[Page-level text extractions]
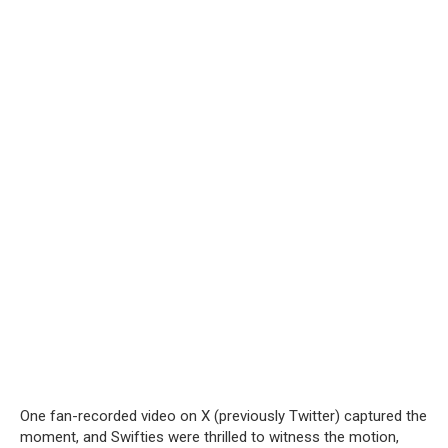
One fan-recorded video on X (previously Twitter) captured the
moment, and Swifties were thrilled to witness the motion,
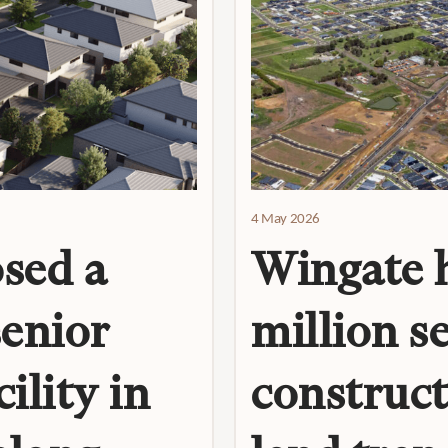
4 May 2026
sed a
Wingate h
senior
million s
ility in
construct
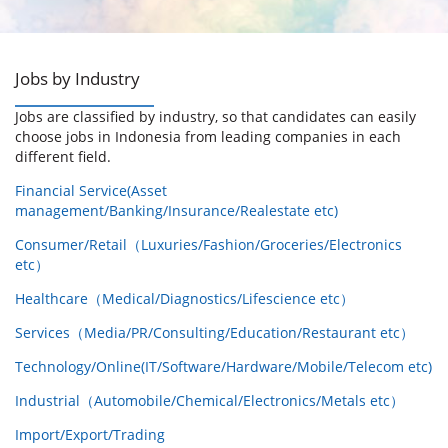
Jobs by Industry
Jobs are classified by industry, so that candidates can easily
choose jobs in Indonesia from leading companies in each
different field.
Financial Service(Asset
management/Banking/Insurance/Realestate etc)
Consumer/Retail（Luxuries/Fashion/Groceries/Electronics
etc）
Healthcare（Medical/Diagnostics/Lifescience etc）
Services（Media/PR/Consulting/Education/Restaurant etc）
Technology/Online(IT/Software/Hardware/Mobile/Telecom etc)
Industrial（Automobile/Chemical/Electronics/Metals etc）
Import/Export/Trading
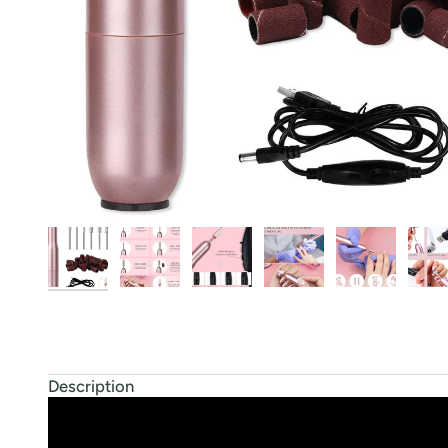
Description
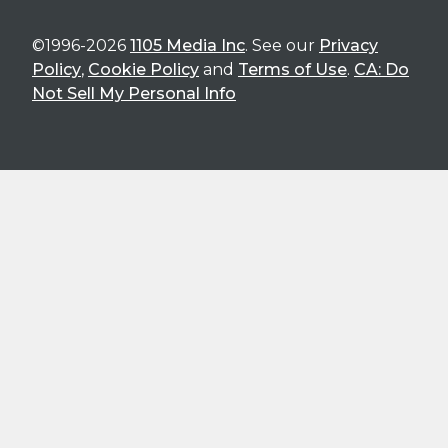
©1996-2026
1105 Media Inc
. See our
Privacy
Policy
,
Cookie Policy
and
Terms of Use
.
CA: Do
Not Sell My Personal Info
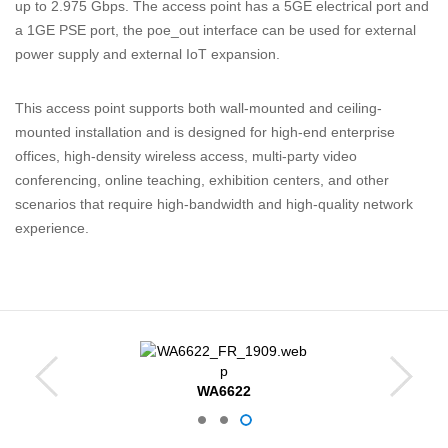
up to 2.975 Gbps. The access point has a 5GE electrical port and
a 1GE PSE port, the poe_out interface can be used for external
power supply and external IoT expansion.
This
access
point
supports
both
wall-mounted
and
ceiling-
mounted
installation
and
is
designed
for
high-end
enterprise
offices,
high-density
wireless
access,
multi-party
video
conferencing,
online
teaching,
exhibition
centers,
and
other
scenarios
that
require
high-bandwidth
and
high-quality
network
experience.
WA6622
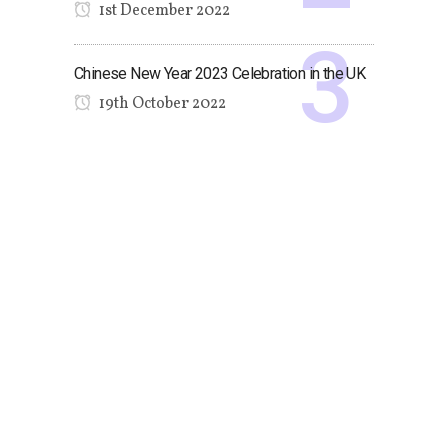
1st December 2022
Chinese New Year 2023 Celebration in the UK
19th October 2022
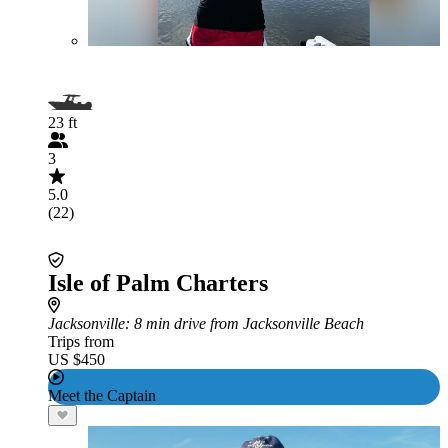
23 ft
3
5.0
(22)
Isle of Palm Charters
Jacksonville
: 8 min drive from Jacksonville Beach
Trips from
US $450
Meet the Captain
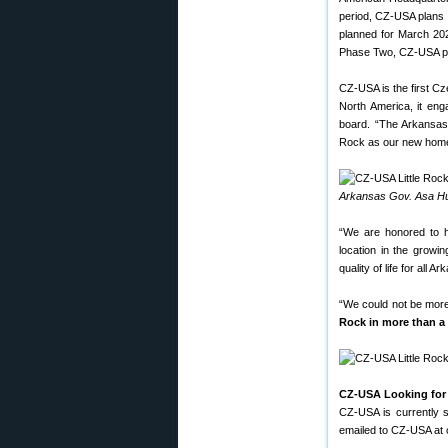
period, CZ-USA plans to
planned for March 2020
Phase Two, CZ-USA plan
CZ-USA is the first C
North America, it eng
board. “The Arkansas 
Rock as our new hom
Arkansas Gov. Asa Hut
“We are honored to 
location in the growi
quality of life for all A
“We could not be more 
Rock in more than a
CZ-USA Looking for S
CZ-USA is currently s
emailed to CZ-USA at 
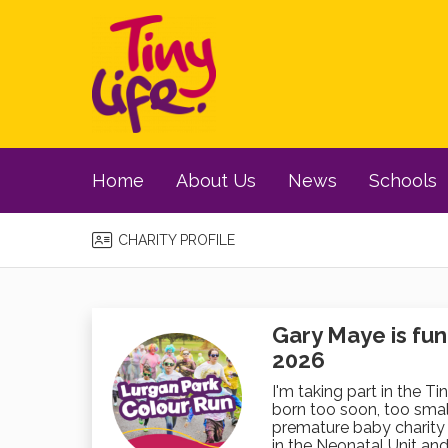
Home
About Us
News
Schools
CHARITY PROFILE
Gary Maye is fun
2026
I'm taking part in the Ti
born too soon, too small
premature baby charity 
in the Neonatal Unit and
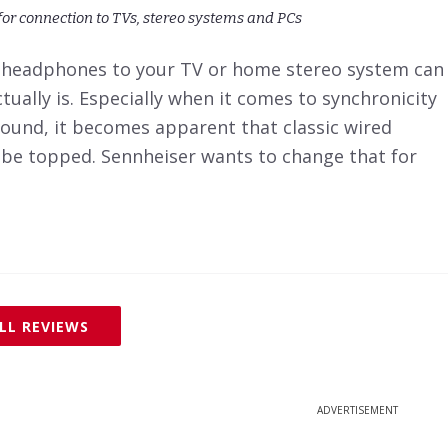
for connection to TVs, stereo systems and PCs
 headphones to your TV or home stereo system can
tually is. Especially when it comes to synchronicity
ound, it becomes apparent that classic wired
t be topped. Sennheiser wants to change that for
LL REVIEWS
ADVERTISEMENT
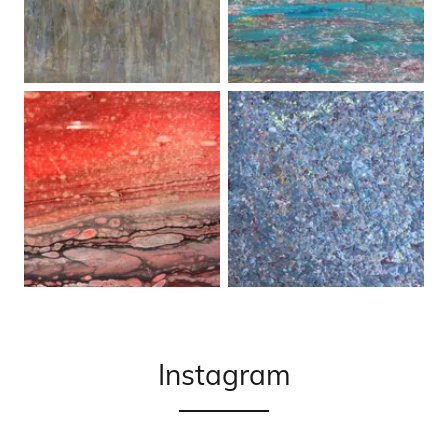
Instagram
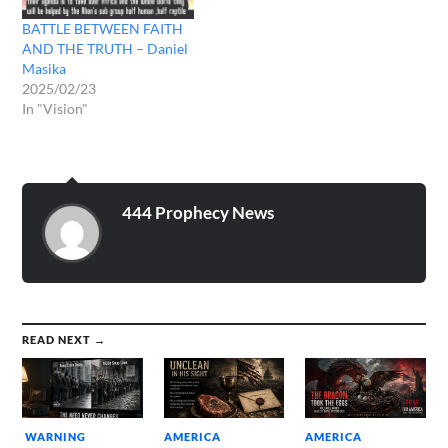
BATTLE BETWEEN FAITH
AND THE TRUTH – Daniel
Masika
2025/02/23
In "Vision"
444 Prophecy News
READ NEXT →
WARNING
AMERICA
AMERICA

▶ What you are asked to do: Among the lines of the data, which ones contain the word "external"? Show them.

▶ Output for this task:
a 1GE PSE port, the poe_out interface can be used for external
power supply and external IoT expansion.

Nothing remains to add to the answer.